Two Britons lead the Tour de France as we enter the final three stages of this year's colossal cycling race. Bradley Wiggins and Chris Froome will battle third-place competitor Vincenzo Nibali to the finish line.
It's unlikely that anyone can catch Wiggins at this point, but it will certainly be interesting to watch the rest of the field try.
Make sure you tune in to watch the chase to the finish line in Paris on the Champs-Elysees.
*Schedule courtesy of nbcsports.com.
NBC SPORTS GROUP'S 2012 TOUR DE FRANCE SCHEDULE
Friday, July 20
Stage 18: Blagnac to Brive-la-Gaillarde, 8 a.m., NBC Sports Network
Saturday, July 21
Stage 19: Bonneval to Chartres, 8 a.m., NBC Sports Network
Sunday, July 22
Stage 20: Rambouillet to Paris Champs-Elysees, 8 a.m., NBC Sports Network
Recap show, 1 p.m., NBC
Note: All times ET
Now that you know when to watch, let's take a brief look at the top three riders.
Wiggins leads by two minutes and five seconds. He's raced consistently well, finishing in the Top 10 of four stages and the Top 15 in four others.
He's been at, or near, the top of the standings for the duration. Don't expect him to go anywhere. He finished 12th in Stage 17 and seems to have enough left in the tank for the race's final three legs.

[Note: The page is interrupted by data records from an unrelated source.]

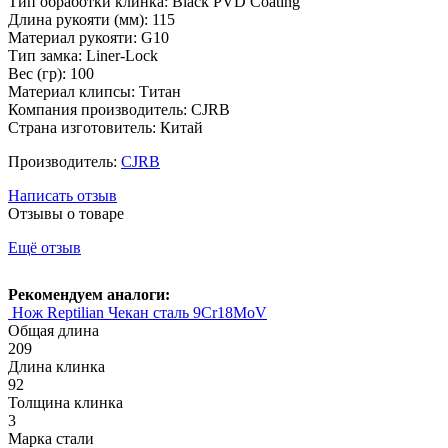
Тип обработки клинка: Black PVD Coating
Длина рукояти (мм): 115
Материал рукояти: G10
Тип замка: Liner-Lock
Вес (гр): 100
Материал клипсы: Титан
Компания производитель: CJRB
Страна изготовитель: Китай
Производитель:
CJRB
Написать отзыв
Отзывы о товаре
Ещё отзыв
Рекомендуем аналоги:
Нож Reptilian Чекан сталь 9Cr18MoV
Общая длина
209
Длина клинка
92
Толщина клинка
3
Марка стали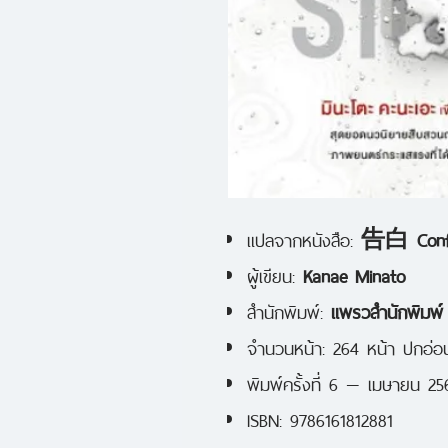
แปลจากหนังสือ:
告白 Confe
ผู้เขียน:
Kanae Minato
สำนักพิมพ์:
แพรวสำนักพิมพ์
จำนวนหน้า: 264 หน้า ปกอ่อ
พิมพ์ครั้งที่ 6 — เมษายน 2
ISBN: 9786161812881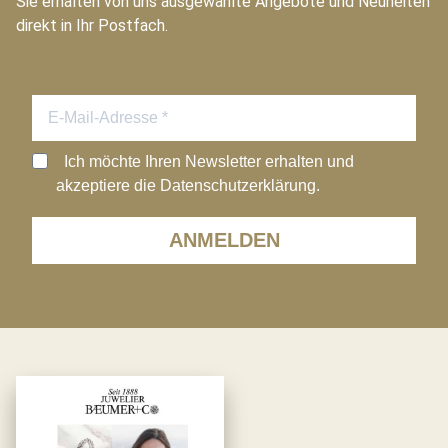
Sie erhalten von uns ausgewählte Angebote und Neuheiten
direkt in Ihr Postfach.
Ich möchte Ihren Newsletter erhalten und
akzeptiere die Datenschutzerklärung.
ANMELDEN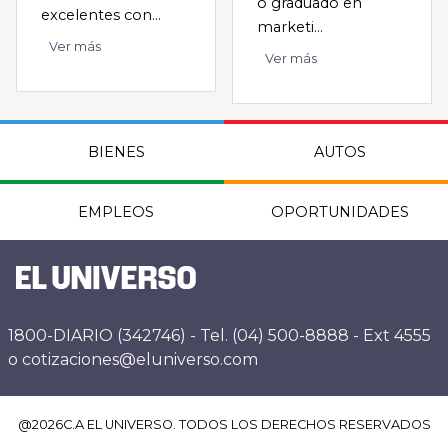
o graduado en
excelentes con...
marketi...
Ver más
Ver más
BIENES
AUTOS
EMPLEOS
OPORTUNIDADES
1800-DIARIO (342746) - Tel. (04) 500-8888 - Ext 4555
o cotizaciones@eluniverso.com
@
2026
C.A EL UNIVERSO. TODOS LOS DERECHOS RESERVADOS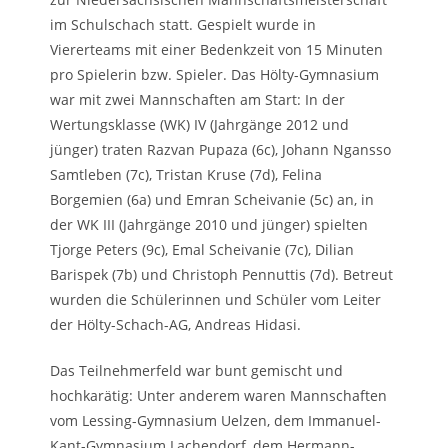
im Schulschach statt. Gespielt wurde in
Viererteams mit einer Bedenkzeit von 15 Minuten
pro Spielerin bzw. Spieler. Das Hölty-Gymnasium
war mit zwei Mannschaften am Start: In der
Wertungsklasse (WK) IV (Jahrgänge 2012 und
jünger) traten Razvan Pupaza (6c), Johann Ngansso
Samtleben (7c), Tristan Kruse (7d), Felina
Borgemien (6a) und Emran Scheivanie (5c) an, in
der WK III (Jahrgänge 2010 und jünger) spielten
Tjorge Peters (9c), Emal Scheivanie (7c), Dilian
Barispek (7b) und Christoph Pennuttis (7d). Betreut
wurden die Schülerinnen und Schüler vom Leiter
der Hölty-Schach-AG, Andreas Hidasi.
Das Teilnehmerfeld war bunt gemischt und
hochkarätig: Unter anderem waren Mannschaften
vom Lessing-Gymnasium Uelzen, dem Immanuel-
Kant-Gymnasium Lachendorf, dem Hermann-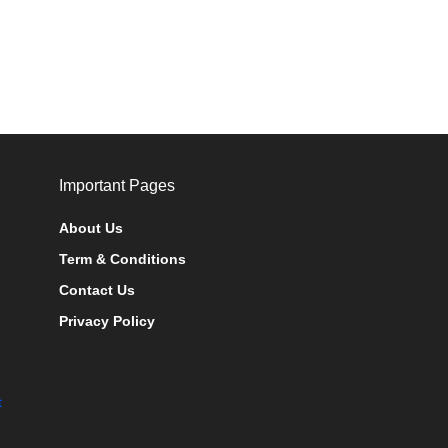
Important Pages
About Us
Term & Conditions
Contact Us
Privacy Policy
t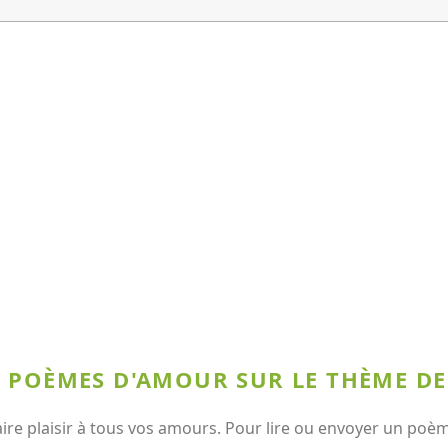
X POÈMES D'AMOUR SUR LE THÈME D
e plaisir à tous vos amours. Pour lire ou envoyer un poème,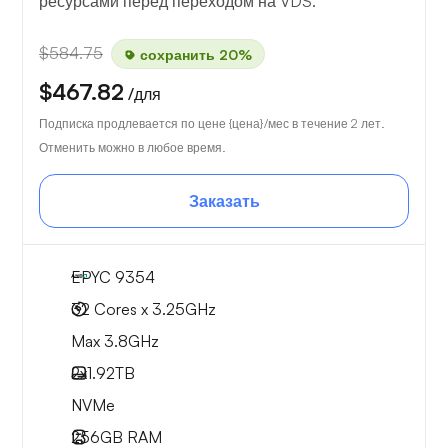
ресурсами перед переходом на VDS.
$584.75
сохранить 20%
$467.82
/для
Подписка продлевается по цене {цена}/мес в течение 2 лет.
Отменить можно в любое время.
Заказать
EPYC 9354
32 Cores x 3.25GHz
Max 3.8GHz
2x
1.92TB
NVMe
256GB
RAM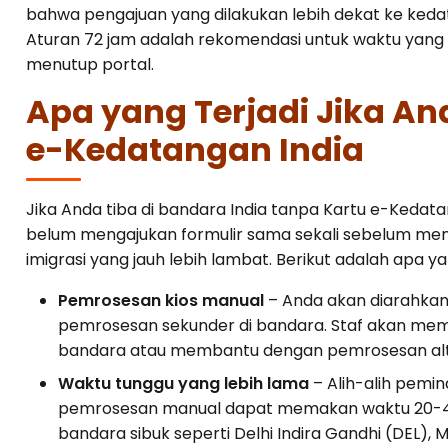
bahwa pengajuan yang dilakukan lebih dekat ke keda
Aturan 72 jam adalah rekomendasi untuk waktu yang 
menutup portal.
Apa yang Terjadi Jika An
e-Kedatangan India
Jika Anda tiba di bandara India tanpa Kartu e-Kedatan
belum mengajukan formulir sama sekali sebelum me
imigrasi yang jauh lebih lambat. Berikut adalah apa ya
Pemrosesan kios manual
– Anda akan diarahkan
pemrosesan sekunder di bandara. Staf akan memb
bandara atau membantu dengan pemrosesan alte
Waktu tunggu yang lebih lama
– Alih-alih pemin
pemrosesan manual dapat memakan waktu 20-40 
bandara sibuk seperti Delhi Indira Gandhi (DEL), 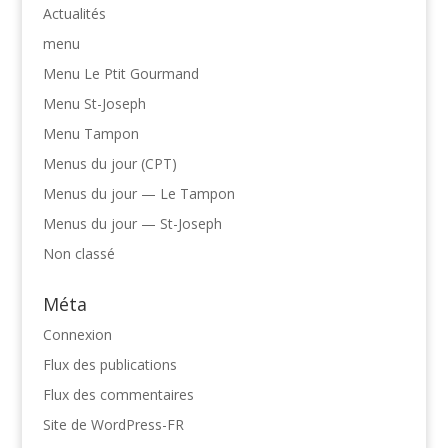
Actualités
menu
Menu Le Ptit Gourmand
Menu St-Joseph
Menu Tampon
Menus du jour (CPT)
Menus du jour — Le Tampon
Menus du jour — St-Joseph
Non classé
Méta
Connexion
Flux des publications
Flux des commentaires
Site de WordPress-FR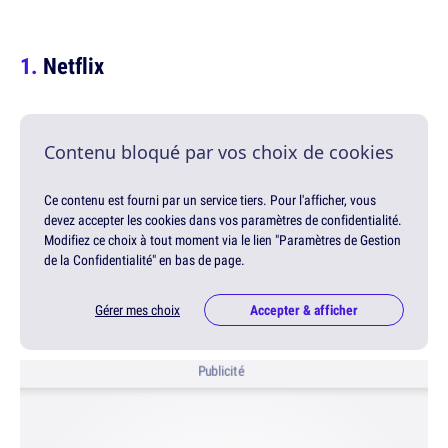
Netflix
Contenu bloqué par vos choix de cookies
Ce contenu est fourni par un service tiers. Pour l'afficher, vous
devez accepter les cookies dans vos paramètres de confidentialité.
Modifiez ce choix à tout moment via le lien "Paramètres de Gestion
de la Confidentialité" en bas de page.
Gérer mes choix
Accepter & afficher
Publicité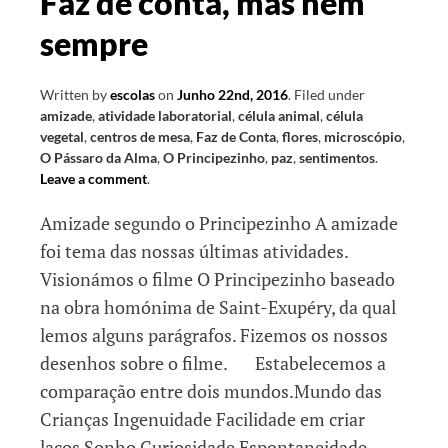
Faz de conta, mas nem
sempre
Written by
escolas
on
Junho 22nd, 2016
.
Filed under
amizade
,
atividade laboratorial
,
célula animal
,
célula
vegetal
,
centros de mesa
,
Faz de Conta
,
flores
,
microscópio
,
O Pássaro da Alma
,
O Principezinho
,
paz
,
sentimentos
.
Leave a comment
.
Amizade segundo o Principezinho A amizade
foi tema das nossas últimas atividades.
Visionámos o filme O Principezinho baseado
na obra homónima de Saint-Exupéry, da qual
lemos alguns parágrafos. Fizemos os nossos
desenhos sobre o filme. Estabelecemos a
comparação entre dois mundos.Mundo das
Crianças Ingenuidade Facilidade em criar
laços Sonho Curiosidade Espontaneidade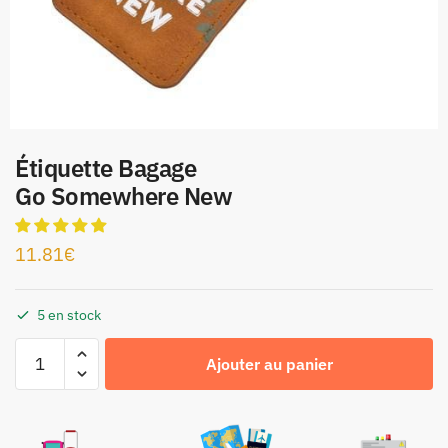
Étiquette Bagage
Go Somewhere New
11.81
€
5 en stock
Ajouter au panier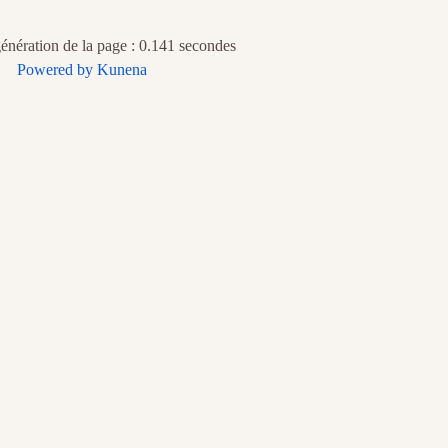
nération de la page : 0.141 secondes
Powered by
Kunena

Two minutes is a large margin. If he races like he has for most of this contest, he will win comfortably.
Froome has been quietly consistent through 17 stages. He hasn't finished outside of the Top 100 once, and he's finished third or better in three stages.
He hasn't displayed Wiggins' brilliance, but the difference isn't much. He's pushed his fellow countryman better than anyone else. Wiggins has raced brilliantly, and nothing less than a world-class effort was even going to close the gap to two minutes and change.
Froome will need a tremendous effort down the stretch to win this year's race.
You can't just talk about two front-runners. You have to go with three. It just makes sense.
Nibali is two minutes and 41 seconds behind Wiggins. That leaves him 36 seconds behind Froome for second place. He will have a hard enough time catching Froome that first place isn't really an option.
The Italian's momentum peaked between stages eight and ten. He's not going to chase his way into the winners' circle, but he's had an admirable race.